Cheung now lives in Paris with Assayas, her husband of two years, and says the recalls proved increasingly irksome given the 12-hour commutes to the set. "We had four wrap parties. I would go home, start my life again, and a week later I'd get a phone call: 'It all looks great, but we need two scenes, just two key scenes to hold the film together.' And whenever I looked at the rough cut, I liked so much of what I saw that it wasn't too hard to convince myself that it would be worth it. But if there hadn't been a Cannes deadline, I'm sure we would have gone on shooting for another three months." (Wong, for his part, is strikingly unperturbed by actor complaints: "Sometimes you have to pamper them, but sometimes you frustrate them, if you want a certain effect," he deadpans.)

While making In the Mood, both actors took breaks to shoot other films: Leung worked on an action caper called Tokyo Raiders, Cheung on the San Francisco-set romantic comedy Sausalito. Wong himself paused to shoot three weeks' worth of material for his next feature, 2046, which reunites Leung with his Chungking Express pursuer Faye Wong. Leung spent two days working on 2046, but dryly notes: "I don't think those scenes are going to make it in—that was just the rehearsal."

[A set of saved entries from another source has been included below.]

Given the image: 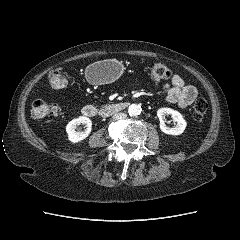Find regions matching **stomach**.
I'll return each instance as SVG.
<instances>
[{"label": "stomach", "instance_id": "obj_1", "mask_svg": "<svg viewBox=\"0 0 240 240\" xmlns=\"http://www.w3.org/2000/svg\"><path fill=\"white\" fill-rule=\"evenodd\" d=\"M85 74L93 84H108L121 76L122 65L114 60H102L89 65Z\"/></svg>", "mask_w": 240, "mask_h": 240}]
</instances>
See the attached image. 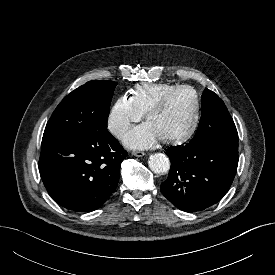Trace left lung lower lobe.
Returning <instances> with one entry per match:
<instances>
[{"instance_id":"obj_1","label":"left lung lower lobe","mask_w":275,"mask_h":275,"mask_svg":"<svg viewBox=\"0 0 275 275\" xmlns=\"http://www.w3.org/2000/svg\"><path fill=\"white\" fill-rule=\"evenodd\" d=\"M166 154L171 167L161 192L186 212L202 211L219 202L238 166V143H189L170 147Z\"/></svg>"}]
</instances>
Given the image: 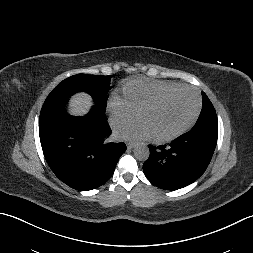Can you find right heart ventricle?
<instances>
[{
    "label": "right heart ventricle",
    "mask_w": 253,
    "mask_h": 253,
    "mask_svg": "<svg viewBox=\"0 0 253 253\" xmlns=\"http://www.w3.org/2000/svg\"><path fill=\"white\" fill-rule=\"evenodd\" d=\"M177 86V83L172 82L137 79L129 81L123 87V95L129 105L137 111L143 104Z\"/></svg>",
    "instance_id": "e07e8e85"
}]
</instances>
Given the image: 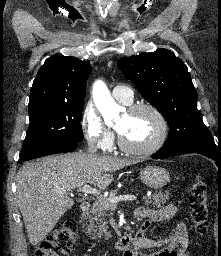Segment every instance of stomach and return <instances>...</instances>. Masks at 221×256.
I'll use <instances>...</instances> for the list:
<instances>
[{
	"label": "stomach",
	"mask_w": 221,
	"mask_h": 256,
	"mask_svg": "<svg viewBox=\"0 0 221 256\" xmlns=\"http://www.w3.org/2000/svg\"><path fill=\"white\" fill-rule=\"evenodd\" d=\"M141 180L152 189H160L170 181L169 172L162 167L149 166L140 171Z\"/></svg>",
	"instance_id": "0dacf381"
}]
</instances>
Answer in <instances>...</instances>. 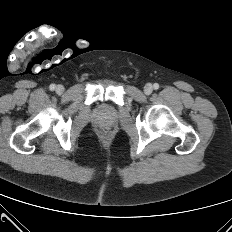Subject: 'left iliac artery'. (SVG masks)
I'll use <instances>...</instances> for the list:
<instances>
[{
    "label": "left iliac artery",
    "mask_w": 232,
    "mask_h": 232,
    "mask_svg": "<svg viewBox=\"0 0 232 232\" xmlns=\"http://www.w3.org/2000/svg\"><path fill=\"white\" fill-rule=\"evenodd\" d=\"M153 87H154V89H158V88H159V84L155 83V84L153 85Z\"/></svg>",
    "instance_id": "left-iliac-artery-1"
}]
</instances>
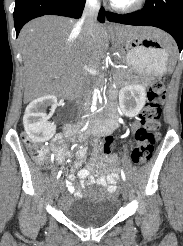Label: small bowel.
Listing matches in <instances>:
<instances>
[{
  "label": "small bowel",
  "mask_w": 183,
  "mask_h": 246,
  "mask_svg": "<svg viewBox=\"0 0 183 246\" xmlns=\"http://www.w3.org/2000/svg\"><path fill=\"white\" fill-rule=\"evenodd\" d=\"M115 126L111 123L97 124L93 127V132L97 136H108L112 133ZM86 136V135H85ZM52 149L56 155L62 159L65 156L70 157L71 154L66 150L65 140L62 135H56L52 140ZM87 150L86 148H81L77 153V160L71 167L70 173L68 175V182L74 180V174L77 171V176L80 179V185L89 186L92 184H99L101 186L107 187L109 191L114 192L116 189V182L118 179V172L115 169L116 157H104V162L108 165L110 172L104 175H91L93 172H97L102 163L100 157V150L94 151V158L87 168L79 169L83 161L86 159ZM68 183V191L74 193L76 187ZM63 202L67 201V197H62Z\"/></svg>",
  "instance_id": "obj_1"
}]
</instances>
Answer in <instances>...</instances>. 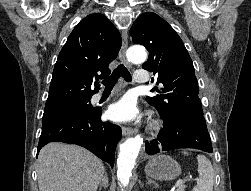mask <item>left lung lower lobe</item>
<instances>
[{"instance_id":"0a47b994","label":"left lung lower lobe","mask_w":251,"mask_h":191,"mask_svg":"<svg viewBox=\"0 0 251 191\" xmlns=\"http://www.w3.org/2000/svg\"><path fill=\"white\" fill-rule=\"evenodd\" d=\"M193 148L212 153L211 139L203 113L185 111L179 113L158 134L157 140L146 142L145 150L149 155L160 151Z\"/></svg>"}]
</instances>
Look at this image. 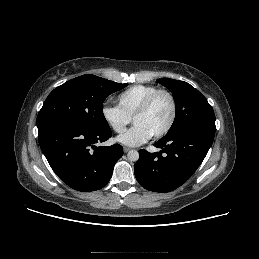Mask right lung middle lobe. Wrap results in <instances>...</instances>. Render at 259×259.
Segmentation results:
<instances>
[{
  "mask_svg": "<svg viewBox=\"0 0 259 259\" xmlns=\"http://www.w3.org/2000/svg\"><path fill=\"white\" fill-rule=\"evenodd\" d=\"M127 85L91 74L65 82L45 100L37 117L38 130L57 122H71L94 129L108 128L103 102Z\"/></svg>",
  "mask_w": 259,
  "mask_h": 259,
  "instance_id": "1",
  "label": "right lung middle lobe"
}]
</instances>
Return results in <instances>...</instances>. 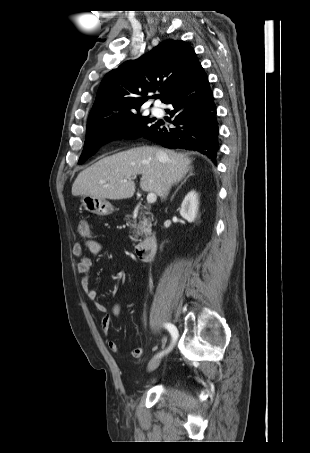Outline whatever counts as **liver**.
<instances>
[{
  "mask_svg": "<svg viewBox=\"0 0 310 453\" xmlns=\"http://www.w3.org/2000/svg\"><path fill=\"white\" fill-rule=\"evenodd\" d=\"M162 152V158L157 152ZM192 160L182 153L143 146L107 156L81 171L72 186L73 196L89 195L121 200L135 193L134 178L142 175L140 188L162 197L166 184H177ZM127 179V182H124Z\"/></svg>",
  "mask_w": 310,
  "mask_h": 453,
  "instance_id": "liver-1",
  "label": "liver"
}]
</instances>
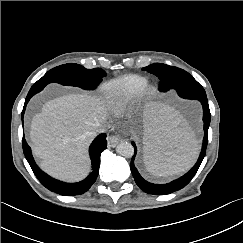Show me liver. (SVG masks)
<instances>
[{
    "label": "liver",
    "mask_w": 243,
    "mask_h": 243,
    "mask_svg": "<svg viewBox=\"0 0 243 243\" xmlns=\"http://www.w3.org/2000/svg\"><path fill=\"white\" fill-rule=\"evenodd\" d=\"M111 103L90 93L47 101L32 118L30 139L41 168L64 181L83 179L90 168L88 147L106 121Z\"/></svg>",
    "instance_id": "liver-1"
}]
</instances>
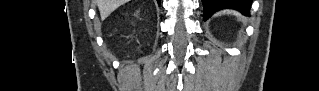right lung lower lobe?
<instances>
[{
  "label": "right lung lower lobe",
  "instance_id": "right-lung-lower-lobe-1",
  "mask_svg": "<svg viewBox=\"0 0 319 91\" xmlns=\"http://www.w3.org/2000/svg\"><path fill=\"white\" fill-rule=\"evenodd\" d=\"M158 4L160 5L161 4V1L160 0H157Z\"/></svg>",
  "mask_w": 319,
  "mask_h": 91
}]
</instances>
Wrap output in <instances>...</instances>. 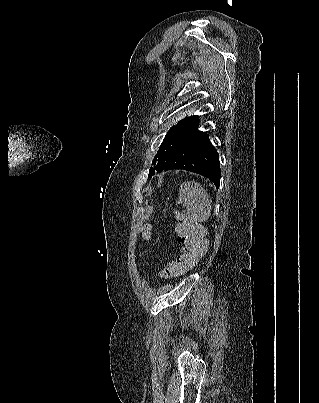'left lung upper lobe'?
Returning <instances> with one entry per match:
<instances>
[{"instance_id":"1","label":"left lung upper lobe","mask_w":319,"mask_h":403,"mask_svg":"<svg viewBox=\"0 0 319 403\" xmlns=\"http://www.w3.org/2000/svg\"><path fill=\"white\" fill-rule=\"evenodd\" d=\"M199 116H190L179 121L176 126L167 132L157 154L155 155L152 164L154 167L150 168L149 177L155 174V171L162 172L168 163L170 162L172 156L178 149V147L185 140L188 132L198 121Z\"/></svg>"}]
</instances>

Cheung and Leung are scheduled to work together again in a forthcoming Hou Hsiao-hsien multi-thread epic about Taipei nightlife, with Cheung playing a club DJ and Leung her ex-lover, a gambler. The shared uncertainties of their In the Mood experience have left them "like old friends now," as Cheung puts it, and for both, watching the movie remains its own form of cognitive dissonance. Leung recalls that the first screening at Cannes (where he won the Best Actor prize) was "very confusing because all I could look for was the missing parts." Cheung concurs: "It was horrifying. It wasn't until the second time that I was able to watch it calmly. It took four viewings before I could enjoy it. My interpretation of the film has nothing to do with the film I'm seeing. I went through a lot of other emotions that are outside the film, and I can't erase them."

Still, as Leung puts it, "It's those left-out scenes that develop the characters and make them more complicated. It doesn't matter that you don't see everything that happens—they've gone through something and it makes a difference." "Like an herbal soup," Cheung adds. "A lot has been filtered out, but the richness remains."